═══ Dataset records ═══

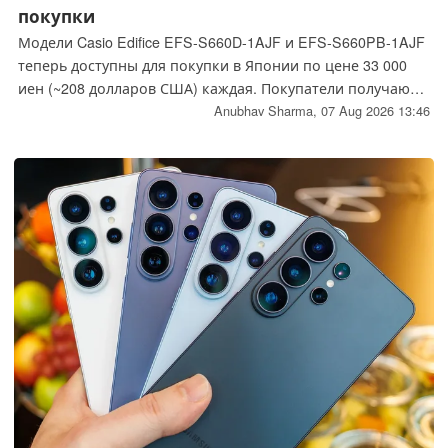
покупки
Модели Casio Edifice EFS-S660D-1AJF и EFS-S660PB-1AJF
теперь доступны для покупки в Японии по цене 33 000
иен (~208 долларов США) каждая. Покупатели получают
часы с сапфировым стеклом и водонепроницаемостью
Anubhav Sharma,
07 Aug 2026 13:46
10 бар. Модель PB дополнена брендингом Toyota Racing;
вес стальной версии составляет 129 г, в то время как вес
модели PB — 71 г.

═══
═══ Dataset records ═══

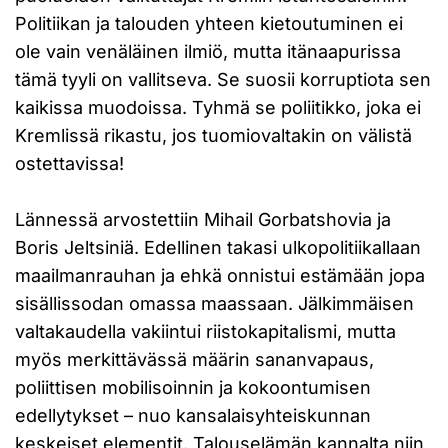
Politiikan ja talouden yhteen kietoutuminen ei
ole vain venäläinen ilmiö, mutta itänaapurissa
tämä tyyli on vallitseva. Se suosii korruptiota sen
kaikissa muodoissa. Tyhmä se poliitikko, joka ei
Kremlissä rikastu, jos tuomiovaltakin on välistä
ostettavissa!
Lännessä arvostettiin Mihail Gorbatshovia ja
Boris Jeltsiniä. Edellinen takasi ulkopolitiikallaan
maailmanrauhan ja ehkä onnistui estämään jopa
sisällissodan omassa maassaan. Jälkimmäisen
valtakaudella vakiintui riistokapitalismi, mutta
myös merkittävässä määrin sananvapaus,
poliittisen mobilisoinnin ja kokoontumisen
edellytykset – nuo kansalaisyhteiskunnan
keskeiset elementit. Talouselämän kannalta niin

═══
═══ Dataset records ═══

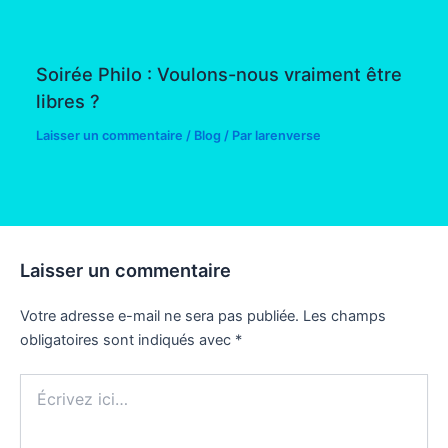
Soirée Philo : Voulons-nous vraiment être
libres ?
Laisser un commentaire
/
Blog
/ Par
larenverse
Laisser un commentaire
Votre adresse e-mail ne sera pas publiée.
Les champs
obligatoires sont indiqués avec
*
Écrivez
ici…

═══

__Work instructions__: Set down exactly the lines of the data above, beginning with the line that has "Politiikan ja talouden" and ending with the line that has "keskeiset elementit. Talouselämän", and no others.

__Exercise solution__:
Politiikan ja talouden yhteen kietoutuminen ei
ole vain venäläinen ilmiö, mutta itänaapurissa
tämä tyyli on vallitseva. Se suosii korruptiota sen
kaikissa muodoissa. Tyhmä se poliitikko, joka ei
Kremlissä rikastu, jos tuomiovaltakin on välistä
ostettavissa!
Lännessä arvostettiin Mihail Gorbatshovia ja
Boris Jeltsiniä. Edellinen takasi ulkopolitiikallaan
maailmanrauhan ja ehkä onnistui estämään jopa
sisällissodan omassa maassaan. Jälkimmäisen
valtakaudella vakiintui riistokapitalismi, mutta
myös merkittävässä määrin sananvapaus,
poliittisen mobilisoinnin ja kokoontumisen
edellytykset – nuo kansalaisyhteiskunnan
keskeiset elementit. Talouselämän kannalta niin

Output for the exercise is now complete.